4. Neon#

Instruction set architectures have dedicated registers and instructions for vector and matrix processing. In the case of AArch64, Neon is required in all AArch64-compliant processors and is also called Advanced SIMD (ASIMD). It supports scalar floating-point operations and vector operations on vector registers with up to 128 bits. Depending on the microarchitecture (see Section 1.1), we can also use the Scalable Vector Extension (SVE) for vector processing or the Scalable Matrix Extensions (SME) for matrix processing. The vector and matrix processing instructions are used in conjunction with the base instructions introduced in Section 3. Here, the base instructions are used for address calculation, branching, and conditional code execution, and the vector and matrix instructions are used for the actual heavy lifting in terms of computation. This chapter discusses Neon’s vector instructions.

Note

Neon has been extended with some matrix processing capabilities in 2019. In this book, we will not discuss these instructions and will instead limit our matrix processing discussions to SME. However, if you are interested in Neon’s matrix instructions, the BFMMLA instruction is a good place to start.

Theoretically, we could build the entire tensor compiler using only Neon. However, in most cases, using the more advanced SVE and SME, if available, will improve performance. There are two ways to proceed:

Study Neon only, i.e. skip everything about SVE and SME and continue to the end of the book. Then, when everything works, go back and add SVE and SME support to the compiler.
Study Neon, SVE, and SME before continuing. Then write a unified tensor compiler that can generate code for all three options.

If you have the breadth to stick with the ISA for a bit longer, and have access to SVE and SME hardware, the second option is recommended. The rationale behind this recommendation is that you will have a better awareness of more powerful instructions when making design decisions in the code generator.

This section follows the structure of Section 2 and Section 3. That is, we introduce the SIMD and floating-point registers, discuss load and store instructions, and finally introduce data processing instructions.

4.1. Registers#

Neon has thirty-two 128-bit SIMD and floating-point registers that are visible to the A64 instruction set. The registers are architecturally named V0 to V31.
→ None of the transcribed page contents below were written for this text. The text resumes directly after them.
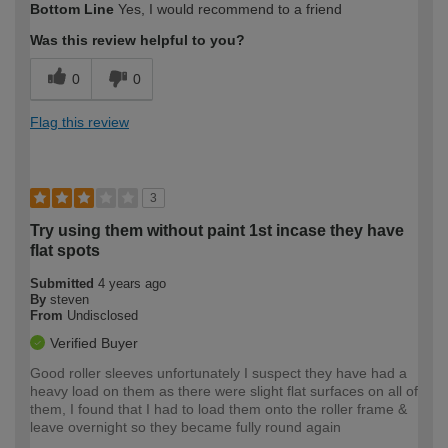
Bottom Line
Yes, I would recommend to a friend
Was this review helpful to you?
0
0
Flag this review
3
Try using them without paint 1st incase they have
flat spots
Submitted
4 years ago
By
steven
From
Undisclosed
Verified Buyer
Good roller sleeves unfortunately I suspect they have had a
heavy load on them as there were slight flat surfaces on all of
them, I found that I had to load them onto the roller frame &
leave overnight so they became fully round again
../_images/registers_neon.svg — Fig. 4.1.1 Illustration of the thirty-two 128-bit Neon registers V0-V30 visible to the A64 instruction set, the floating-point control register (FPCR), and the floating-point status register (FPSR).#

As shown in Fig. 4.1.1, the register can be accessed as:

8-bit registers: B0 to B31.
16-bit registers: H0 to H31.
32-bit registers: S0 to S31.
64-bit registers: D0 to D31.
128-bit registers: Q0 to Q31.

In addition, we can use the registers as 128-bit vectors of elements or 64-bit vectors of elements. We will discuss this view of the registers in Section 4.2. Neon also has special-purpose registers, two of which are also shown Fig. 4.1.1:

Floating-point Control Register (FPCR): Controls floating-point behavior. For example, we could enable/disable NaNs, set rounding modes, or enable/disable flushing of denormalized numbers to zero.
Floating-point Status Register (FPSR): Provides floating-point status information. For example, exception bits in the register are set when division by zero or saturation occurred.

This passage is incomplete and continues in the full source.